The Other Closet


A couple of days ago I wrote a letter to Salon regarding their coverage of Craig's arrest, and expressing my puzzlement why the military interrogators at Abu Ghraib are not considered outed homosexuals. It seems that the term is reserved for one closet, but not for the other. And what's coming out of that other closet is a real killer.
Consider the following quote from Seymour Hersh:

"Basically what happened is that those women who were arrested with young boys/children in cases that have been recorded. The boys were sodomized with the cameras rolling. The worst about all of them is the soundtrack of the boys shrieking that your government has. They are in total terror it's going to come out."

There is a dangerous assumption that all homosexuals are feminized, because those are the homosexuals that people notice. The ones they should be noticing are excessively mascullinized, and so removed from feminine qualities that they project their denied qualities onto anymore weaker than they are, and exercise a radical control over them, which from an external viewpoint is unrestrained brutality.

This passage is from Richard Plant’s, “The Pink Triangle,” regarding Hitler’s Chief of Staff, Ernst Roehm:

“What was needed, Roehm believed, was a proud and arrogant lot who could brawl, carouse, smash windows, kill and slaughter for the hell of it. Straights, in his eyes, were not as adept in such behavior as practicing homosexuals" (Snyder:55). "The principle function of this army-like organization," writes historian Thomas Fuchs, "was beating up anyone who opposed the Nazis, and Hitler believed this was a job best undertaken by homosexuals" (Fuchs:48f)

Much of this material is contained in previous blogs, but perhaps not succinctly presented. The following is excerpted from a paper on Eugene Monicks's, "Phallos: Sacred Image of the Masculine," presented by Harvey Hall:

One most striking reference Monick makes in Chapter 2 is his reference to the concept of the homosexual "radical" introduced by the Danish psychoanalyst, Thorkil Vanggaard. Monick agrees with Vanggaard that this radical is present in all males. "Every man has the capacity for some degree of homosexual interest ..." [36] He goes on to say: "How this appears in any one man is a factor of the masculine/feminine balance in his psyche, the configuration of archetypes in his unconscious, the environmental influences, genetic inheritance and the extent to which he has suppressed or repressed his homosexual interest."

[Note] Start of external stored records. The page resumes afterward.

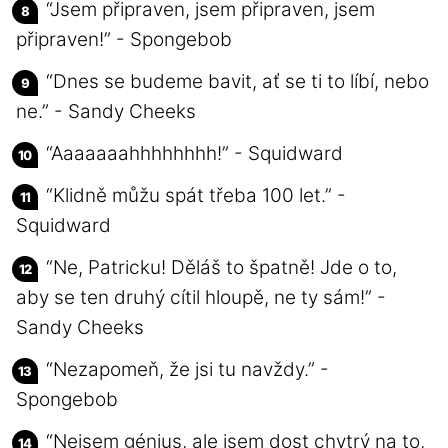
“Jsem připraven, jsem připraven, jsem
připraven!” - Spongebob
“Dnes se budeme bavit, ať se ti to líbí, nebo
ne.” - Sandy Cheeks
“Aaaaaaahhhhhhhh!” - Squidward
“Klidně můžu spát třeba 100 let.” -
Squidward
“Ne, Patricku! Děláš to špatně! Jde o to,
aby se ten druhý cítil hloupě, ne ty sám!” -
Sandy Cheeks
“Nezapomeň, že jsi tu navždy.” -
Spongebob
“Nejsem génius, ale jsem dost chytrý na to,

The division of men into straight and homosexual will appear naive when viewed as history, and we would do well to wake up to what is missing in the obviously feminine men. They are carrying the unwanted femininity of some other men, who, without it, can do things most of us would rather not even hear about. These other men are not John Wayne or the Man With No Name. They are the men Blondie has to hunt down and kill in order to restore psychic balance.

The problem is of course is concentrated in "control" professions, such as prisons, the military, and law enforcement. These are the people who have to clean up their own ranks by standing up against the sadists in their ranks. That is hard to do when the sadists take over the top leadership, as was certainly true under Rumsfeld. He, and Cheney, don't stop the sadists because they identify with them.

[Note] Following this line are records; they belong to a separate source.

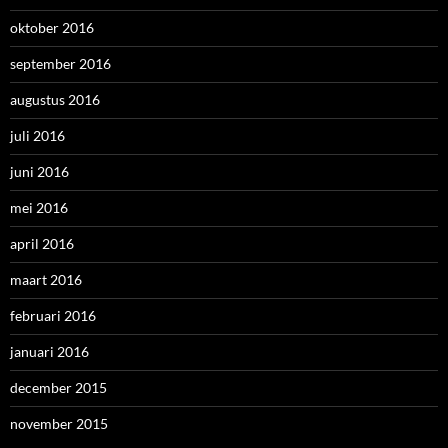
oktober 2016
september 2016
augustus 2016
juli 2016
juni 2016
mei 2016
april 2016
maart 2016
februari 2016
januari 2016
december 2015
november 2015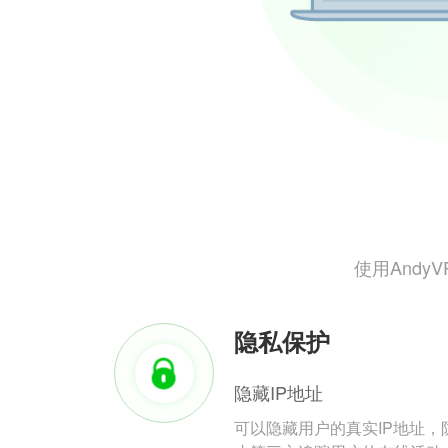
使用And
隐私保护
隐藏IP地址
可以隐藏用户的真实IP地址，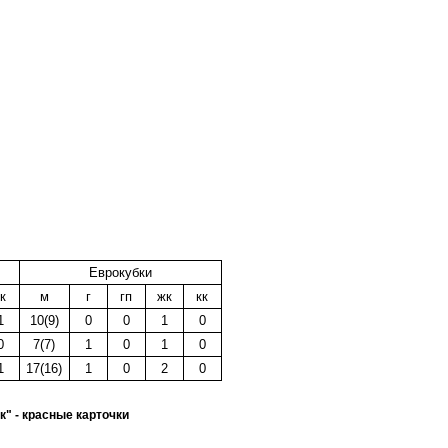
Еврокубки
к
м
г
гп
жк
кк
1
10(9)
0
0
1
0
0
7(7)
1
0
1
0
1
17(16)
1
0
2
0
кк" - красные карточки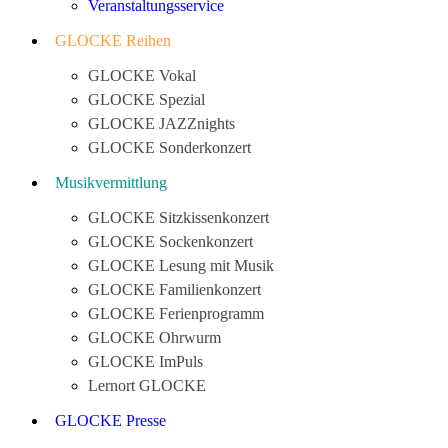
Veranstaltungsservice
GLOCKE Reihen
GLOCKE Vokal
GLOCKE Spezial
GLOCKE JAZZnights
GLOCKE Sonderkonzert
Musikvermittlung
GLOCKE Sitzkissenkonzert
GLOCKE Sockenkonzert
GLOCKE Lesung mit Musik
GLOCKE Familienkonzert
GLOCKE Ferienprogramm
GLOCKE Ohrwurm
GLOCKE ImPuls
Lernort GLOCKE
GLOCKE Presse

One would have to be a fool to not recognize what Rumsfeld was doing when he fingered Joe Darby, who blew the whistle on Abu Ghraib, on national television. That wasn't a mistake. It was a warning to anybody else who might blow the whistle on the abuses of this cadres of sadists that the penalty of standing up to them is death.

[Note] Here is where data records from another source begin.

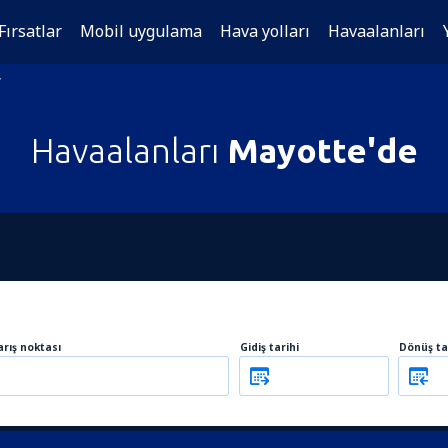
Fırsatlar
Mobil uygulama
Hava yolları
Havaalanları
Havaalanları
Mayotte'de
arış noktası
Gidiş tarihi
Dönüş ta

Certainly it is a mistake to project onto these men a decency that would preclude their using murder to consolidate their power, and to intimidate the journalists they couldn't get in bed with them. But it will take a few years, and the penetration of revisionist history, for the complete story of this administration's lawlessness to be told. Of course if we don't get the country back from these people, the revisionist history will stand, with the complicity of the networks, which rely on the government for the right to do business.

I don't know that Wellstone and his family were targeted, but if I had to bet one side or the other I'd give odds they were. I'm certain that the journalists in the Palestine Hotel were targeted, and that anybody else who gets in the way of the expansion of American power into the Caspian and Central Asia, where the oil is, have been and will be targeted. Sometimes it's enough to destroy their career and or reputation. At other times that isn't possible, as it was not with Senator Wellstone.

I'm sure he had his shadow side, as do we all. But he wasn't Norm Coleman. That's bordering on beautification.